# An Intro to Python

The cell below is a line of python code. To run it, select the cell (it will turn blue). Then, either press the triangle button towards the top of your screen or press shift + enter on your keyboard.

In [1]:
print("Hello World")

Hello World


##### Note
print() is a function used to display its input. We will talk more about functions in a later section

## Python Basics and Data Types

### Common Python Data Types

Python provides several built-in data types for storing and working with data. Below are some of the most commonly used ones.

**`int` (Integer)**  
Represents whole numbers. Integers can be positive, negative, or zero and are commonly used for counting or indexing.

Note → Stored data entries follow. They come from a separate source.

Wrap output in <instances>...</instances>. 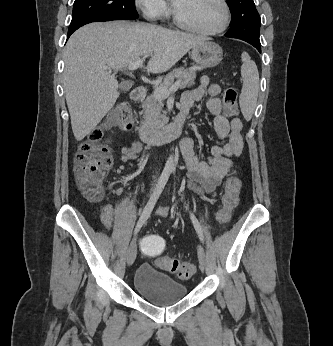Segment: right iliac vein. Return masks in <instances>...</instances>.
Returning a JSON list of instances; mask_svg holds the SVG:
<instances>
[{
    "mask_svg": "<svg viewBox=\"0 0 333 346\" xmlns=\"http://www.w3.org/2000/svg\"><path fill=\"white\" fill-rule=\"evenodd\" d=\"M154 191V184L151 186L150 191H149V196L152 195V192ZM137 256V244H136V239L134 238L127 250V254H126V261L127 264L130 266L134 263L135 259Z\"/></svg>",
    "mask_w": 333,
    "mask_h": 346,
    "instance_id": "63e3f726",
    "label": "right iliac vein"
}]
</instances>
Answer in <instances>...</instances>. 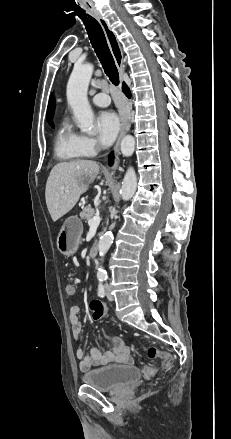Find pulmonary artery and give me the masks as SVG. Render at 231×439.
I'll use <instances>...</instances> for the list:
<instances>
[{
  "label": "pulmonary artery",
  "mask_w": 231,
  "mask_h": 439,
  "mask_svg": "<svg viewBox=\"0 0 231 439\" xmlns=\"http://www.w3.org/2000/svg\"><path fill=\"white\" fill-rule=\"evenodd\" d=\"M92 102L98 107H107L110 104V97L107 93H97L93 96Z\"/></svg>",
  "instance_id": "pulmonary-artery-1"
}]
</instances>
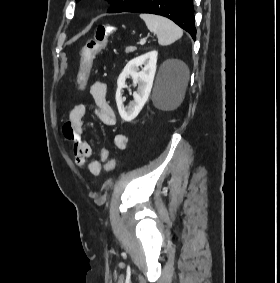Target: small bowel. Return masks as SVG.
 Returning <instances> with one entry per match:
<instances>
[{
    "mask_svg": "<svg viewBox=\"0 0 280 283\" xmlns=\"http://www.w3.org/2000/svg\"><path fill=\"white\" fill-rule=\"evenodd\" d=\"M106 85L101 81H95L90 86V94L94 101V111L98 120L105 126H113L116 123L115 115L106 98ZM87 106L78 104L72 108L67 120L63 124L62 134L66 141L73 145L74 163L79 168H88L93 176H98L102 172V162L107 163L111 158V152L107 148L100 150V160L88 162L92 156V148L84 140V115ZM91 126L92 124L89 123ZM115 146L119 150H124L128 144V138L124 134H117L114 138Z\"/></svg>",
    "mask_w": 280,
    "mask_h": 283,
    "instance_id": "c3829d8e",
    "label": "small bowel"
}]
</instances>
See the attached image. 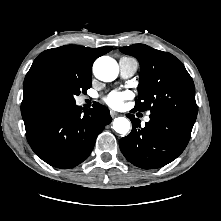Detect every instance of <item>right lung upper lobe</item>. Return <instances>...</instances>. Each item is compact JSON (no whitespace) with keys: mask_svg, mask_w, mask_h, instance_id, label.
<instances>
[{"mask_svg":"<svg viewBox=\"0 0 221 221\" xmlns=\"http://www.w3.org/2000/svg\"><path fill=\"white\" fill-rule=\"evenodd\" d=\"M112 50V47L89 48L65 45L42 52L33 62L23 85L21 113L47 103L41 95V84L49 77L77 73L92 75L93 62Z\"/></svg>","mask_w":221,"mask_h":221,"instance_id":"1","label":"right lung upper lobe"}]
</instances>
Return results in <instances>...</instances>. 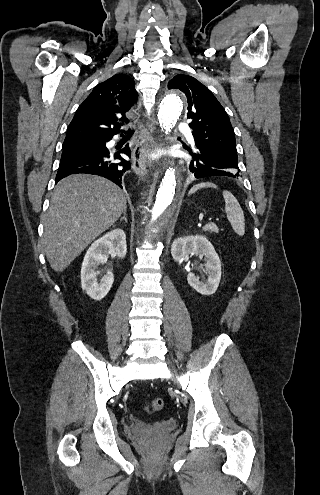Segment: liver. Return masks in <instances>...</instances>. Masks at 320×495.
<instances>
[{
  "label": "liver",
  "instance_id": "1",
  "mask_svg": "<svg viewBox=\"0 0 320 495\" xmlns=\"http://www.w3.org/2000/svg\"><path fill=\"white\" fill-rule=\"evenodd\" d=\"M126 209L125 193L104 178L73 174L60 180L44 217L42 243L51 268L65 270Z\"/></svg>",
  "mask_w": 320,
  "mask_h": 495
}]
</instances>
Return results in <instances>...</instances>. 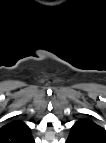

**`float` (Floating-Point Number)**  
Represents numbers that contain a decimal point.

**`bool` (Boolean)**  
Represents one of two values: `True` or `False`.

**`str` (String)**  
Represents text data. Strings are sequences of characters and are enclosed in quotation marks.

**`list`**  
An ordered collection of items. Lists can contain elements of different data types and can be modified after creation.

**`set`**  
An unordered collection of unique items. Sets automatically remove duplicate values and are useful when uniqueness matters or when performing mathematical set operations.

**`dict` (Dictionary)**  
A collection of key–value pairs. Dictionaries are used to store data in a structured way, allowing values to be accessed using meaningful keys rather than numeric positions.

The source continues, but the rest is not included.